[Required work]
Your job is to return every line in the data holding the string "学习贯彻习近平新时代中国特色社会主义思想主".

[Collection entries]
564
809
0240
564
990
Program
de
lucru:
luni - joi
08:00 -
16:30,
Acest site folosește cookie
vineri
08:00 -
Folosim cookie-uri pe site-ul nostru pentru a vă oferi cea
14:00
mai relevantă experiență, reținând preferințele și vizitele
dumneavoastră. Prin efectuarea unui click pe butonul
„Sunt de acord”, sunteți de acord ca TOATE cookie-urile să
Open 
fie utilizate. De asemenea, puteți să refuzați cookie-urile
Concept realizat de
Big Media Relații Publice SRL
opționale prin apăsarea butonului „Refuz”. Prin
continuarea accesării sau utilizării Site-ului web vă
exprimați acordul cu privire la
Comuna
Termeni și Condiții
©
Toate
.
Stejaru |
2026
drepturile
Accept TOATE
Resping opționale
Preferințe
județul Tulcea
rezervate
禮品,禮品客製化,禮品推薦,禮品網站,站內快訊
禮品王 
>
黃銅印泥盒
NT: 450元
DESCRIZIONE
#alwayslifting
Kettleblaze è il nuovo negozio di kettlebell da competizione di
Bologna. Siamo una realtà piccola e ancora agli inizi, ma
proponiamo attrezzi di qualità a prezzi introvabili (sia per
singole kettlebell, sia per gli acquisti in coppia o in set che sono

==

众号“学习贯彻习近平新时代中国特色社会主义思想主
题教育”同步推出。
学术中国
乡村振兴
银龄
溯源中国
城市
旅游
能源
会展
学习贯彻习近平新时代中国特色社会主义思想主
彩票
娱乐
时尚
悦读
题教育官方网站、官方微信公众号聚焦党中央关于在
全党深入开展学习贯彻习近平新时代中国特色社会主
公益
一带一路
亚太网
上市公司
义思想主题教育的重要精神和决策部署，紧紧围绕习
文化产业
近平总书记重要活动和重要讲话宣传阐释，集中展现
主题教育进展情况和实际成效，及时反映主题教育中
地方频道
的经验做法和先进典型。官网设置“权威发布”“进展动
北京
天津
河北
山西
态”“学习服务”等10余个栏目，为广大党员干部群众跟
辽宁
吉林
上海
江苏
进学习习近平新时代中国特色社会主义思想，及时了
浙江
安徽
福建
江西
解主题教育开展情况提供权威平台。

* * *

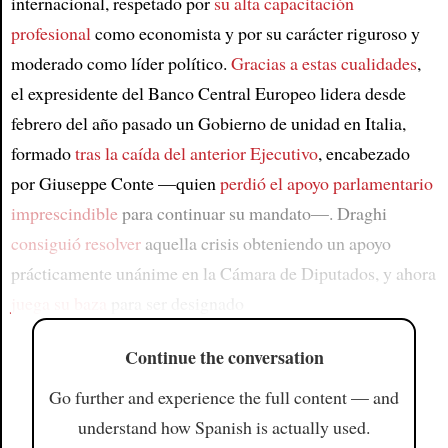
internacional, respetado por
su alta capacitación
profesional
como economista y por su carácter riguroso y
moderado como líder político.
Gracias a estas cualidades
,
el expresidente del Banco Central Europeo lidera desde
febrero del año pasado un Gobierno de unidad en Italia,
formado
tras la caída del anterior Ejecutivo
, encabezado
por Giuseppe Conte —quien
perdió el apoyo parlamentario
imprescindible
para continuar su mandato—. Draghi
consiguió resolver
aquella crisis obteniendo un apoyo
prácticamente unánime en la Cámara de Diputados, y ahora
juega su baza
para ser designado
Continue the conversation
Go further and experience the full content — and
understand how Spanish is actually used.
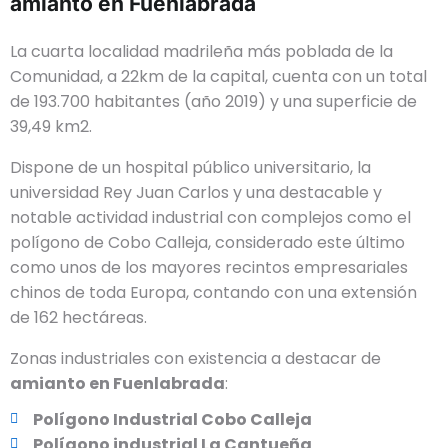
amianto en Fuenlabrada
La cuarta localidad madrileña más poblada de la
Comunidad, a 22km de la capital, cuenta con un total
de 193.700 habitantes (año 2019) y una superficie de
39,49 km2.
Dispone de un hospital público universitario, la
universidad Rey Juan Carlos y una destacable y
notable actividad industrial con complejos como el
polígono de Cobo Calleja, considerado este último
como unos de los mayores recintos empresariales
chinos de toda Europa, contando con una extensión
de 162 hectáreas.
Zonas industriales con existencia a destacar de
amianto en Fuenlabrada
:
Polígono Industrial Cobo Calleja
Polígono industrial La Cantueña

[Output of the exercise]
众号“学习贯彻习近平新时代中国特色社会主义思想主
学习贯彻习近平新时代中国特色社会主义思想主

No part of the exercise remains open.